On the role of material property gradients in noncontacting thermoelectric NDE

Inclusions and other types of imperfections in nonmagnetic metals can be nondestructively detected by noncontacting magnetic measurements that sense the thermoelectric currents produced by directional heating and cooling of the specimen. The detectability of small and/or weak imperfections is ultimately limited by the intrinsic anisotropy and inhomogeneity of the material to be inspected. This paper investigates the spurious magnetic signature produced by the simplest type of macroscopic inhomogeneity when the material properties exhibit a linear spatial variation in the cross section of a slender bar. An analytical method has been developed for calculating the normal and tangential magnetic fields produced by the resulting thermoelectric currents. Experimental results from a highly inhomogeneous artificial copper/brass sintered specimen were found to be in very good quantitative agreement with our theoretical predictions and fully verified our analytical model.
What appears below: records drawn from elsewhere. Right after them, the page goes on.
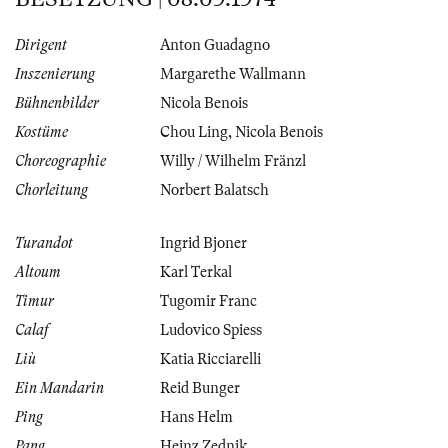
Dirigent
Anton Guadagno
Inszenierung
Margarethe Wallmann
Bühnenbilder
Nicola Benois
Kostüme
Chou Ling
,
Nicola Benois
Choreographie
Willy / Wilhelm Fränzl
Chorleitung
Norbert Balatsch
Turandot
Ingrid Bjoner
Altoum
Karl Terkal
Timur
Tugomir Franc
Calaf
Ludovico Spiess
Liù
Katia Ricciarelli
Ein Mandarin
Reid Bunger
Ping
Hans Helm
Pang
Heinz Zednik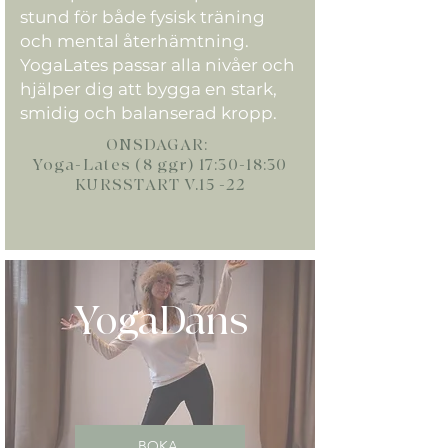
stund för både fysisk träning
och mental återhämtning.
YogaLates passar alla nivåer och
hjälper dig att bygga en stark,
smidig och balanserad kropp.
ONSDAGAR:
Yoga-Lates (8 ggr) 17:30-18:30
KURSSTART V.15 -22
YogaDans
BOKA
Similar measurements on a weakly inhomogeneous Ti–6Al–4V titanium-alloy bar were also shown to be in very good qualitative agreement with the predictions of the analytical model although the unexpectedly high magnitude of the observed signatures could not be verified by conventional contact measurements, therefore further efforts are needed to better understand the underlying physical phenomenon and clarifying the relationship between the strength of the signature and the very complex microstructural features of this popular high-strength alloy.